Please copy, exactly as written, the span from the first line below to the line that contains "Store importer works, some", including both, and skip the pictures.
Input records Start Marker
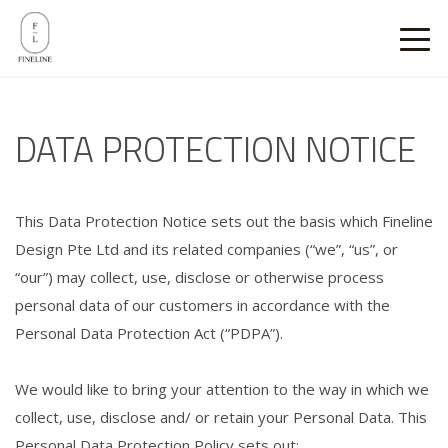
DATA PROTECTION NOTICE
This Data Protection Notice sets out the basis which Fineline
Design Pte Ltd and its related companies (“we”, “us”, or
“our”) may collect, use, disclose or otherwise process
personal data of our customers in accordance with the
Personal Data Protection Act (“PDPA”).
We would like to bring your attention to the way in which we
collect, use, disclose and/ or retain your Personal Data. This
Personal Data Protection Policy sets out:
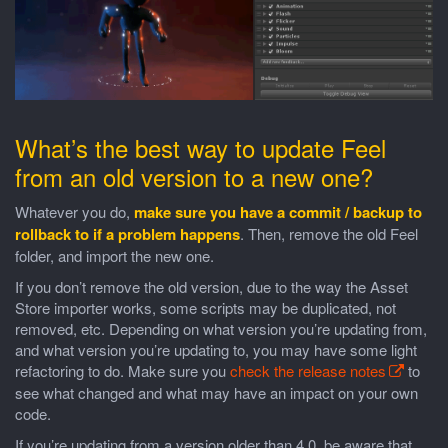
What’s the best way to update Feel
from an old version to a new one?
Whatever you do,
make sure you have a commit / backup to
rollback to if a problem happens
. Then, remove the old Feel
folder, and import the new one.
If you don’t remove the old version, due to the way the Asset
Store importer works, some scripts may be duplicated, not
removed, etc. Depending on what version you’re updating from,
and what version you’re updating to, you may have some light
refactoring to do. Make sure you
check the release notes
to
see what changed and what may have an impact on your own
code.
If you’re updating from a version older than 4.0, be aware that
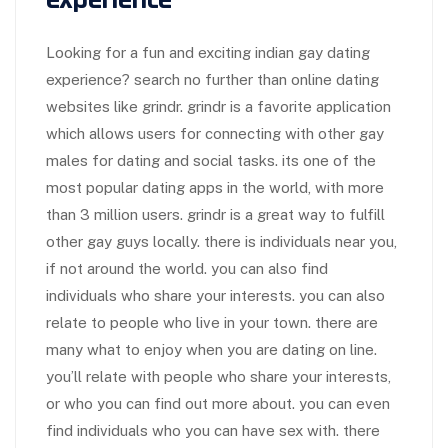
Looking for a fun and exciting indian gay dating
experience? search no further than online dating
websites like grindr. grindr is a favorite application
which allows users for connecting with other gay
males for dating and social tasks. its one of the
most popular dating apps in the world, with more
than 3 million users. grindr is a great way to fulfill
other gay guys locally. there is individuals near you,
if not around the world. you can also find
individuals who share your interests. you can also
relate to people who live in your town. there are
many what to enjoy when you are dating on line.
you’ll relate with people who share your interests,
or who you can find out more about. you can even
find individuals who you can have sex with. there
Input records End Marker
*Task response:*
DATA PROTECTION NOTICE
This Data Protection Notice sets out the basis which Fineline
Design Pte Ltd and its related companies (“we”, “us”, or
“our”) may collect, use, disclose or otherwise process
personal data of our customers in accordance with the
Personal Data Protection Act (“PDPA”).
We would like to bring your attention to the way in which we
collect, use, disclose and/ or retain your Personal Data. This
Personal Data Protection Policy sets out:
What’s the best way to update Feel
from an old version to a new one?
Whatever you do,
make sure you have a commit / backup to
rollback to if a problem happens
. Then, remove the old Feel
folder, and import the new one.
If you don’t remove the old version, due to the way the Asset
Store importer works, some scripts may be duplicated, not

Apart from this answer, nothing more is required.